Wasendorf received all bank statements from US Bank and was able to make counterfeit statements and deliver those to the accounting department. He also made forgeries of nearly every document that came from US Bank and established a PO box to intercept paperwork sent by regulators.

In a signed statement, he said he began stealing when his business was on the verge of failing if it didn’t receive additional capital. “I was forced into a difficult decision: Should I go out of business or cheat? I guess my ego was too big to admit failure. So I cheated.”

In 2013, Wasendorf was sentenced to 50 years in prison and was ordered to pay $215.5 million in restitution.

Don’t set yourself up to hear any of these excuses. Make sure you have adequate fraud prevention policies and measures in place. Check my previous columns on the topic and the chapter in my book, How Not to Hire a Guy Like Me: Lessons Learned From CEOs’ Mistakes. These excuses may be comical, but fraud is not.

Tips to Embezzle-Proof Your Business

I like it when people make my job easy. During one of my stints as interim CEO I suspected the CFO was enriching himself at the expense of the company. Once when he was out of the office, I sat down and looked at his computer. He was so organized that he had a spreadsheet right in a folder on his desktop that listed all the money he had stolen. It was so nice to not have to track it all down.

The truth is it generally works the other way around. Companies make it far too easy for thieves to do their job and to steal from the company.

I’m never too surprised to read about another case of embezzlement, but here was one with a twist. After an auditor with the National Credit Union Association noticed discrepancies in the financials of a small credit union in Hawaii in 2012, it led to an internal investigation. That led to a FBI investigation. Turned out, three employees were embezzling money. But it was hardly a conspiracy — none of the three knew the others were embezzling as well.
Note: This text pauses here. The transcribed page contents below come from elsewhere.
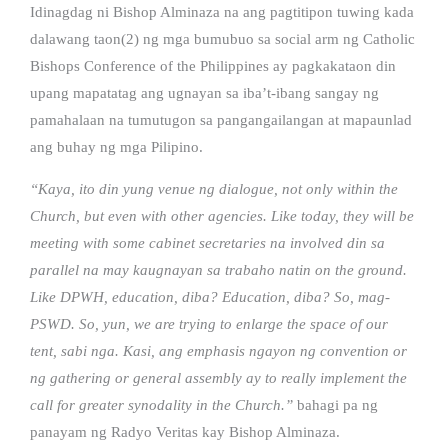
Idinagdag ni Bishop Alminaza na ang pagtitipon tuwing kada
dalawang taon(2) ng mga bumubuo sa social arm ng Catholic
Bishops Conference of the Philippines ay pagkakataon din
upang mapatatag ang ugnayan sa iba’t-ibang sangay ng
pamahalaan na tumutugon sa pangangailangan at mapaunlad
ang buhay ng mga Pilipino.
“Kaya, ito din yung venue ng dialogue, not only within the
Church, but even with other agencies. Like today, they will be
meeting with some cabinet secretaries na involved din sa
parallel na may kaugnayan sa trabaho natin on the ground.
Like DPWH, education, diba? Education, diba? So, mag-
PSWD. So, yun, we are trying to enlarge the space of our
tent, sabi nga. Kasi, ang emphasis ngayon ng convention or
ng gathering or general assembly ay to really implement the
call for greater synodality in the Church.”
bahagi pa ng
panayam ng Radyo Veritas kay Bishop Alminaza.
They managed to steal half a million dollars, each operating independently of the others. Heck, if they’d known they could have had a friendly competition — you know, first one to steal $250,000 buys lunch for the others.

The fact is I know of many instances where businesses have made it too easy for embezzlers.

Here are a few of the tips on how to protect your company from theft that you’ll find in my book “How Not to Hire a Guy Like Me: Lessons Learned from CEOs Mistakes.”

1. Give Your CFO or Corporate Controller a Break

I tell all my clients to give their CFO or corporate controller two consecutive weeks off every year. During that time, nose around a bit. Review deposits, talk to his assistant, check his mail. Banks have been doing this for years for good reason. If anything fraudulent is going on, this is a good time to detect it.

Once I was sitting at a CFO’s desk and took a peek at his mail. And there were his account statements from the bank in the Cayman Islands where he was depositing the money he was embezzling. Guess he was trying to save himself the cost of a PO Box.

Yes, most CFOs are trustworthy people. But I’ve dealt with enough who are not, and have cost their companies dearly, to know that it’s good policy to always verify your finances.

2. Tighten Up your Checks and Balances

Here are two things to remember: First, any place money or goods exist or move is a place that fraud or theft could occur. Second, no one is above suspicion.

Make sure to review expense reports even at levels lower than are generally reviewed. Make sure every expense-related check has two signatures and that the second co-signor takes the job seriously. Make sure all your checks and balances are in place throughout your company and working as designed.

3. Always Poke Around Your Books

Do spot checks of your ledger or QuickBooks to see where your money is going. Ask questions about vendors. Get a list of them and call a few of them to make sure they really exist.

Remember the $1.48 million embezzlement from Woodruff Arts Center? That was done by an employee who set up a bogus vendor. Guess who was cashing those checks?

Whether it’s one employee or three, don’t let embezzlement happen in your company.